Per gli insegnanti e le famiglie che cercano i metodi e le tecniche più efficaci, l’Active Learning rappresenta la svolta: attraverso il dialogo, i laboratori e il lavoro di gruppo, stimola gli studenti a sviluppare una comprensione più profonda e a studiare in modo autonomo.

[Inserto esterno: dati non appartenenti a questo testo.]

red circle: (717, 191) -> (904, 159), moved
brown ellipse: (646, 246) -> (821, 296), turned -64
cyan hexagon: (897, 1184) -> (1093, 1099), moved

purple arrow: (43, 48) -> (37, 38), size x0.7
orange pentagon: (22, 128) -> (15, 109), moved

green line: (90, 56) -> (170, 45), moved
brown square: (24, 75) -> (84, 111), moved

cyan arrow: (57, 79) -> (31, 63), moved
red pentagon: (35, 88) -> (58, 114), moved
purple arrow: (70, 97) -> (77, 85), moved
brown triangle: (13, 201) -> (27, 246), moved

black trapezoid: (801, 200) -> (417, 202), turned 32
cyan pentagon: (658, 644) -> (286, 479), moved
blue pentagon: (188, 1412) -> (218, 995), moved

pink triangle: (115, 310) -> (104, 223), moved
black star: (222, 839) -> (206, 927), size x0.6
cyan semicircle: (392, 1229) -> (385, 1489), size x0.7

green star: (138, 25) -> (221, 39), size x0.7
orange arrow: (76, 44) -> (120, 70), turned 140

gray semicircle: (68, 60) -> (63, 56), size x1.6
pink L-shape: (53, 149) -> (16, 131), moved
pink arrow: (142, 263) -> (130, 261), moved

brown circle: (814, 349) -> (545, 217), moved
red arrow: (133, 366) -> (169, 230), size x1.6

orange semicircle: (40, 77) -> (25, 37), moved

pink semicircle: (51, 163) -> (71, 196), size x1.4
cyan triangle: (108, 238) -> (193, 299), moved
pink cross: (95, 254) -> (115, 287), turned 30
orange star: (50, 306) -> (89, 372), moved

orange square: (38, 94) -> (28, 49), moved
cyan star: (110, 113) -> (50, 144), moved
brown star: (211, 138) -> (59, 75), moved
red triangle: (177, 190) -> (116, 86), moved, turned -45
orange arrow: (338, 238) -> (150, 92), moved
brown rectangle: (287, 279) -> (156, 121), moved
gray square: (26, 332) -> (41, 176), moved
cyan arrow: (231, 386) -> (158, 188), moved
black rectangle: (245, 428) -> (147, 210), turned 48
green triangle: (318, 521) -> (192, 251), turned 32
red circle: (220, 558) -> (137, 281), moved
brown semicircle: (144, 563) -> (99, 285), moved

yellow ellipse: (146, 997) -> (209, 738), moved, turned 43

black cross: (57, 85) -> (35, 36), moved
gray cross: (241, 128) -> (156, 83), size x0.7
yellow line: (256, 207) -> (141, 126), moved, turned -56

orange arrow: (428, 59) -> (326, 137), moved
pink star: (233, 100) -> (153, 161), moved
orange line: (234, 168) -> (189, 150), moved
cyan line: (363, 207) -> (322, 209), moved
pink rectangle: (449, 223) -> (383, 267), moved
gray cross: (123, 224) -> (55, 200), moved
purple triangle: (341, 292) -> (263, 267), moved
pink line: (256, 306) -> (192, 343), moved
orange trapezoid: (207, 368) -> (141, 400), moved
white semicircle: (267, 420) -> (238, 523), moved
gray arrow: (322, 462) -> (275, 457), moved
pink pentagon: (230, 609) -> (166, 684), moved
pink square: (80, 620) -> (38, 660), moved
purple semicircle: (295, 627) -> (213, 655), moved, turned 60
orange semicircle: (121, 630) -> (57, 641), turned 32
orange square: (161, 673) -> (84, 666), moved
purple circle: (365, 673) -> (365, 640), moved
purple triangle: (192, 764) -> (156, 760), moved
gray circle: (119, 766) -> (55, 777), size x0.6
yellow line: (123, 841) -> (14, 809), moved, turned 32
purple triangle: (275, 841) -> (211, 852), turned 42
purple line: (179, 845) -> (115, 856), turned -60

Centinaia di scuole in tutto il mondo hanno già scelto l’Active Learning, con risultati evidenti:gli studenti non si interessano soltanto ai voti, ma comprendono i propri punti deboli e si attivano per superarli. E alla fine sono più preparati ad affrontare le scuole superiori e l’Università.

Interverranno:

Stefano Boschi, psicoterapeuta, ricercatore, formatore, autore del testo ‘Active Learning

  • L’attuale didattica e la questione del “metodo”
  • La necessità di una didattica fondata su basi psico-neuro-biologiche
  • La questione della motivazione: il ruolo delle emozioni e del modo di pensare 
  • La piramide della didattica e l’integrazione delle funzioni emisferiche
  • Cos’è e come nasce l’Active Learning

Silvia Panzavolta, psicologa e ricercatrice INDIRE in materia di innovazione didattica

  • Progetto Making Learning and Thinking Visible in Italian Secondary Schools, svolto in collaborazione con Harvard
  • Progetto Avanguardie Educative: “Debate”, “Oltre le discipline”, “Architetture scolastiche”
  • Progetto TEAL (Technology Active Learning), svolto in collaborazione con il Massachusetts Institute of Technology.
  • Esempi concreti di pratiche didattiche innovative.